- _What the exercise asks_
Within the data, how many lines hold the word "myös"? Answer with nothing but the number.

- _Source records_
□ □ □
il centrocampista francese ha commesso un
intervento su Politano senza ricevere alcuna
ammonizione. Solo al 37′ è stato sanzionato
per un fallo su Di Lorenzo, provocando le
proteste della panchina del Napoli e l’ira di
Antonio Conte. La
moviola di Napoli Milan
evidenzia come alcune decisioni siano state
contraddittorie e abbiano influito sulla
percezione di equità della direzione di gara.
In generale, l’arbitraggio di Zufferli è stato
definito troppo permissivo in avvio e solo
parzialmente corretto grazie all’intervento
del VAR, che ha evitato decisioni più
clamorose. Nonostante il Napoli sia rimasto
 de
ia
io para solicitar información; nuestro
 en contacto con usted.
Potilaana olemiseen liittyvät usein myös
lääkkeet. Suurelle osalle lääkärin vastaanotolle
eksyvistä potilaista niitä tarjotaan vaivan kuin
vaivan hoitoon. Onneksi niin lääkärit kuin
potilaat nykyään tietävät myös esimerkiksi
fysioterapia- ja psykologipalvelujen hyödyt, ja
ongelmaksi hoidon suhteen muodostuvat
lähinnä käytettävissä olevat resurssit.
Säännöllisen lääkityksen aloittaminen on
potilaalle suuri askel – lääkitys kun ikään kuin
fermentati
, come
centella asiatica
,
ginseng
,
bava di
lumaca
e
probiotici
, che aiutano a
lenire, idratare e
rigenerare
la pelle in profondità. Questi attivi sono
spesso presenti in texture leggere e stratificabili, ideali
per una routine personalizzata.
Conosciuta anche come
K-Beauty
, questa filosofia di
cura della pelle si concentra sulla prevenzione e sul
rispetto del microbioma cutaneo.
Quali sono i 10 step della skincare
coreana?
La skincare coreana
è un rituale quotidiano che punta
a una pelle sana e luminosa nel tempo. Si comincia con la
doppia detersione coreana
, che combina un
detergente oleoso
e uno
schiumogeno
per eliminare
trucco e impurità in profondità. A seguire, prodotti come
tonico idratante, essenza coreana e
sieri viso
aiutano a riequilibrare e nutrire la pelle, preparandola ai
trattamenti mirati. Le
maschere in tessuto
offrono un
□ □ □
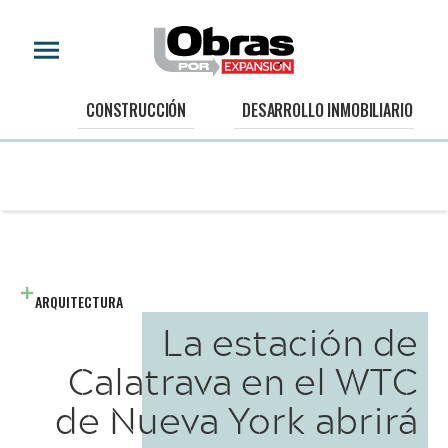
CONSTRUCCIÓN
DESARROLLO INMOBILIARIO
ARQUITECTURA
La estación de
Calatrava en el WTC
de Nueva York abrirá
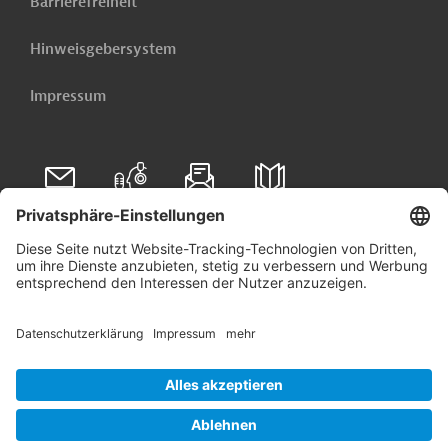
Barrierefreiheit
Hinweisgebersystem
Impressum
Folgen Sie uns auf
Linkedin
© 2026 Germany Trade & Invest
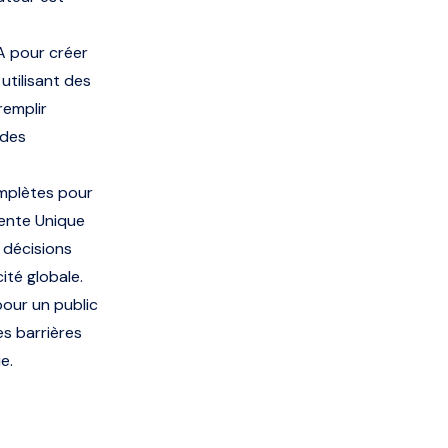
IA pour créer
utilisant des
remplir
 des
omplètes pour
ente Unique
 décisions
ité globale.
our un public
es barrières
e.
□ □ □
- _Problem solution_
2